=== Given records ===
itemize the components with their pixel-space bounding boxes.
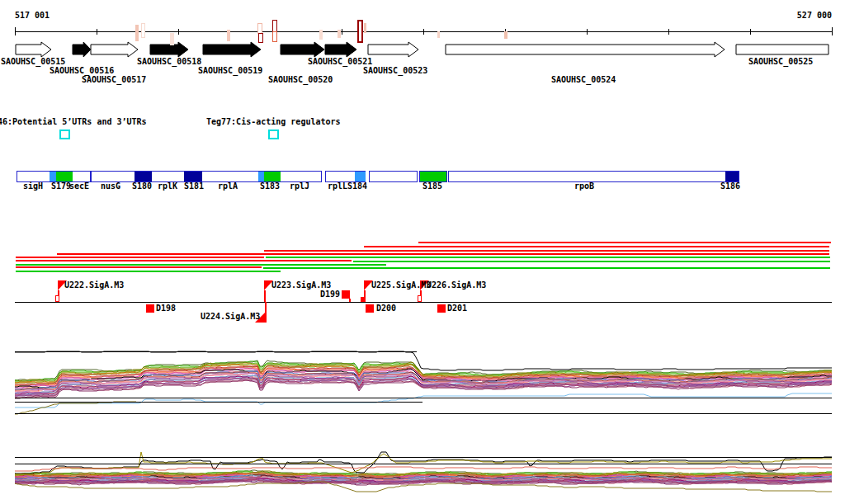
feature-label: S181 <box>184 182 204 191</box>
variant-mark[interactable] <box>227 30 230 41</box>
gene-SAOUHSC_00519[interactable] <box>203 42 261 57</box>
panel-axis-line <box>15 402 422 403</box>
terminator-square-D200[interactable] <box>366 304 374 313</box>
ruler-tick <box>832 27 833 35</box>
tss-pole-down <box>265 302 267 323</box>
feature-label: S179 <box>51 182 71 191</box>
gene-label: SAOUHSC_00515 <box>1 58 65 66</box>
tss-label: U223.SigA.M3 <box>271 281 331 290</box>
feature-segment[interactable] <box>56 172 73 181</box>
feature-segment[interactable] <box>258 172 264 181</box>
gene-SAOUHSC_00518[interactable] <box>150 42 188 57</box>
tss-pole <box>264 290 266 302</box>
gene-label: SAOUHSC_00516 <box>50 67 114 75</box>
variant-mark[interactable] <box>338 30 341 38</box>
transcript-line-forward[interactable] <box>364 246 829 247</box>
variant-mark[interactable] <box>170 33 174 45</box>
feature-label: S184 <box>347 182 367 191</box>
gene-label: SAOUHSC_00520 <box>268 76 333 84</box>
transcript-line-reverse[interactable] <box>266 257 830 258</box>
utr-track-box[interactable] <box>59 130 70 139</box>
transcript-line-forward[interactable] <box>418 242 831 243</box>
gene-label: SAOUHSC_00518 <box>137 58 201 66</box>
transcript-line-reverse[interactable] <box>16 271 281 272</box>
feature-segment[interactable] <box>355 172 366 181</box>
feature-label: S186 <box>720 182 740 191</box>
feature-segment[interactable] <box>184 172 202 181</box>
expression-series-highlight <box>15 351 832 370</box>
gene-SAOUHSC_00523[interactable] <box>368 42 418 57</box>
transcript-line-forward[interactable] <box>57 253 829 255</box>
gene-SAOUHSC_00515[interactable] <box>16 42 51 57</box>
gene-SAOUHSC_00525[interactable] <box>736 45 828 54</box>
variant-mark[interactable] <box>141 23 145 38</box>
gene-SAOUHSC_00524[interactable] <box>446 42 725 57</box>
transcript-line-forward[interactable] <box>16 266 262 268</box>
terminator-label: D200 <box>376 304 396 313</box>
panel-axis-line <box>15 457 832 458</box>
terminator-pole <box>349 299 351 302</box>
tss-label: U225.SigA.M3 <box>371 281 431 290</box>
gene-label: SAOUHSC_00525 <box>748 58 813 66</box>
gene-label: SAOUHSC_00521 <box>308 58 372 66</box>
ruler-tick <box>15 27 16 35</box>
ruler-tick <box>423 29 424 35</box>
transcript-line-forward[interactable] <box>16 257 264 258</box>
feature-label: sigH <box>23 182 43 191</box>
feature-segment[interactable] <box>50 172 56 181</box>
terminator-square-D198[interactable] <box>146 304 154 313</box>
feature-label: S185 <box>422 182 442 191</box>
feature-box[interactable] <box>448 171 739 182</box>
variant-mark[interactable] <box>364 23 366 33</box>
variant-mark[interactable] <box>272 31 277 42</box>
terminator-label: D198 <box>156 304 176 313</box>
feature-segment[interactable] <box>264 172 281 181</box>
variant-mark[interactable] <box>437 31 440 38</box>
feature-box[interactable] <box>91 171 322 182</box>
feature-box[interactable] <box>369 171 418 182</box>
ruler-tick <box>668 29 669 35</box>
terminator-square-D201[interactable] <box>437 304 446 313</box>
expression-series-highlight <box>15 393 832 407</box>
ruler-tick <box>587 29 588 35</box>
gene-label: SAOUHSC_00523 <box>363 67 427 75</box>
feature-segment[interactable] <box>135 172 152 181</box>
panel-axis-line <box>15 464 832 464</box>
regulator-track-box[interactable] <box>268 130 279 139</box>
gene-SAOUHSC_00516[interactable] <box>73 42 91 57</box>
transcript-line-forward[interactable] <box>16 260 352 261</box>
gene-SAOUHSC_00521[interactable] <box>325 42 356 57</box>
transcript-line-reverse[interactable] <box>353 261 830 262</box>
gene-label: SAOUHSC_00524 <box>551 76 616 84</box>
terminator-square-D199[interactable] <box>342 290 350 299</box>
tss-label: U224.SigA.M3 <box>201 313 260 321</box>
gene-label: SAOUHSC_00517 <box>82 76 146 84</box>
tss-label: U226.SigA.M3 <box>427 281 486 290</box>
terminator-label: D201 <box>447 304 467 313</box>
gene-label: SAOUHSC_00519 <box>198 67 262 75</box>
gene-SAOUHSC_00517[interactable] <box>91 42 138 57</box>
variant-mark[interactable] <box>135 25 139 41</box>
variant-mark[interactable] <box>319 30 323 40</box>
feature-label: secE <box>69 182 89 191</box>
ruler-tick <box>97 29 97 35</box>
ruler-tick <box>750 29 751 35</box>
feature-segment[interactable] <box>725 172 739 181</box>
gene-SAOUHSC_00520[interactable] <box>281 42 324 57</box>
variant-mark[interactable] <box>357 20 363 43</box>
ruler-tick <box>342 29 342 35</box>
variant-mark[interactable] <box>504 31 507 39</box>
transcript-line-reverse[interactable] <box>263 267 830 269</box>
variant-mark[interactable] <box>258 33 263 43</box>
feature-segment[interactable] <box>420 172 446 181</box>
transcript-line-forward[interactable] <box>264 250 829 252</box>
feature-label: rplA <box>218 182 238 191</box>
panel-axis-line <box>15 413 832 414</box>
utr-track-label: 46:Potential 5’UTRs and 3’UTRs <box>0 118 147 126</box>
tss-label: U222.SigA.M3 <box>64 281 124 290</box>
feature-label: nusG <box>101 182 120 191</box>
transcript-line-reverse[interactable] <box>16 264 386 266</box>
feature-label: rplK <box>158 182 177 191</box>
feature-label: rplL <box>328 182 347 191</box>
feature-label: rplJ <box>290 182 309 191</box>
===
Required work>
The answer should hold every line of the listing, copied exactly, with no pictures.

Expected answer>
itemize the components with their pixel-space bounding boxes.
feature-label: S181 <box>184 182 204 191</box>
variant-mark[interactable] <box>227 30 230 41</box>
gene-SAOUHSC_00519[interactable] <box>203 42 261 57</box>
panel-axis-line <box>15 402 422 403</box>
terminator-square-D200[interactable] <box>366 304 374 313</box>
ruler-tick <box>832 27 833 35</box>
tss-pole-down <box>265 302 267 323</box>
feature-label: S179 <box>51 182 71 191</box>
gene-label: SAOUHSC_00515 <box>1 58 65 66</box>
tss-label: U223.SigA.M3 <box>271 281 331 290</box>
feature-segment[interactable] <box>56 172 73 181</box>
feature-segment[interactable] <box>258 172 264 181</box>
gene-SAOUHSC_00518[interactable] <box>150 42 188 57</box>
tss-pole <box>264 290 266 302</box>
gene-label: SAOUHSC_00516 <box>50 67 114 75</box>
variant-mark[interactable] <box>338 30 341 38</box>
transcript-line-forward[interactable] <box>364 246 829 247</box>
variant-mark[interactable] <box>170 33 174 45</box>
feature-label: S184 <box>347 182 367 191</box>
gene-label: SAOUHSC_00520 <box>268 76 333 84</box>
transcript-line-reverse[interactable] <box>266 257 830 258</box>
utr-track-box[interactable] <box>59 130 70 139</box>
transcript-line-forward[interactable] <box>418 242 831 243</box>
gene-label: SAOUHSC_00518 <box>137 58 201 66</box>
transcript-line-reverse[interactable] <box>16 271 281 272</box>
feature-segment[interactable] <box>355 172 366 181</box>
feature-label: S186 <box>720 182 740 191</box>
feature-segment[interactable] <box>184 172 202 181</box>
expression-series-highlight <box>15 351 832 370</box>
gene-SAOUHSC_00523[interactable] <box>368 42 418 57</box>
transcript-line-forward[interactable] <box>57 253 829 255</box>
gene-SAOUHSC_00515[interactable] <box>16 42 51 57</box>
gene-SAOUHSC_00525[interactable] <box>736 45 828 54</box>
variant-mark[interactable] <box>141 23 145 38</box>
gene-SAOUHSC_00524[interactable] <box>446 42 725 57</box>
transcript-line-forward[interactable] <box>16 266 262 268</box>
terminator-label: D200 <box>376 304 396 313</box>
panel-axis-line <box>15 457 832 458</box>
terminator-pole <box>349 299 351 302</box>
tss-label: U225.SigA.M3 <box>371 281 431 290</box>
gene-label: SAOUHSC_00525 <box>748 58 813 66</box>
gene-label: SAOUHSC_00521 <box>308 58 372 66</box>
ruler-tick <box>15 27 16 35</box>
ruler-tick <box>423 29 424 35</box>
transcript-line-forward[interactable] <box>16 257 264 258</box>
feature-label: sigH <box>23 182 43 191</box>
feature-segment[interactable] <box>50 172 56 181</box>
terminator-square-D198[interactable] <box>146 304 154 313</box>
feature-label: S185 <box>422 182 442 191</box>
feature-box[interactable] <box>448 171 739 182</box>
variant-mark[interactable] <box>364 23 366 33</box>
variant-mark[interactable] <box>272 31 277 42</box>
terminator-label: D198 <box>156 304 176 313</box>
feature-segment[interactable] <box>264 172 281 181</box>
variant-mark[interactable] <box>437 31 440 38</box>
feature-box[interactable] <box>91 171 322 182</box>
feature-box[interactable] <box>369 171 418 182</box>
ruler-tick <box>668 29 669 35</box>
terminator-square-D201[interactable] <box>437 304 446 313</box>
expression-series-highlight <box>15 393 832 407</box>
ruler-tick <box>587 29 588 35</box>
gene-label: SAOUHSC_00523 <box>363 67 427 75</box>
feature-segment[interactable] <box>135 172 152 181</box>
panel-axis-line <box>15 464 832 464</box>
regulator-track-box[interactable] <box>268 130 279 139</box>
gene-SAOUHSC_00516[interactable] <box>73 42 91 57</box>
transcript-line-forward[interactable] <box>16 260 352 261</box>
gene-SAOUHSC_00521[interactable] <box>325 42 356 57</box>
transcript-line-reverse[interactable] <box>353 261 830 262</box>
gene-label: SAOUHSC_00524 <box>551 76 616 84</box>
terminator-square-D199[interactable] <box>342 290 350 299</box>
tss-label: U224.SigA.M3 <box>201 313 260 321</box>
gene-label: SAOUHSC_00517 <box>82 76 146 84</box>
tss-label: U226.SigA.M3 <box>427 281 486 290</box>
terminator-label: D201 <box>447 304 467 313</box>
gene-label: SAOUHSC_00519 <box>198 67 262 75</box>
gene-SAOUHSC_00517[interactable] <box>91 42 138 57</box>
variant-mark[interactable] <box>135 25 139 41</box>
variant-mark[interactable] <box>319 30 323 40</box>
feature-label: secE <box>69 182 89 191</box>
ruler-tick <box>97 29 97 35</box>
ruler-tick <box>750 29 751 35</box>
feature-segment[interactable] <box>725 172 739 181</box>
gene-SAOUHSC_00520[interactable] <box>281 42 324 57</box>
variant-mark[interactable] <box>357 20 363 43</box>
ruler-tick <box>342 29 342 35</box>
variant-mark[interactable] <box>504 31 507 39</box>
transcript-line-reverse[interactable] <box>263 267 830 269</box>
variant-mark[interactable] <box>258 33 263 43</box>
feature-segment[interactable] <box>420 172 446 181</box>
transcript-line-forward[interactable] <box>264 250 829 252</box>
feature-label: rplA <box>218 182 238 191</box>
panel-axis-line <box>15 413 832 414</box>
utr-track-label: 46:Potential 5’UTRs and 3’UTRs <box>0 118 147 126</box>
tss-label: U222.SigA.M3 <box>64 281 124 290</box>
feature-label: nusG <box>101 182 120 191</box>
transcript-line-reverse[interactable] <box>16 264 386 266</box>
feature-label: rplK <box>158 182 177 191</box>
feature-label: rplL <box>328 182 347 191</box>
feature-label: rplJ <box>290 182 309 191</box>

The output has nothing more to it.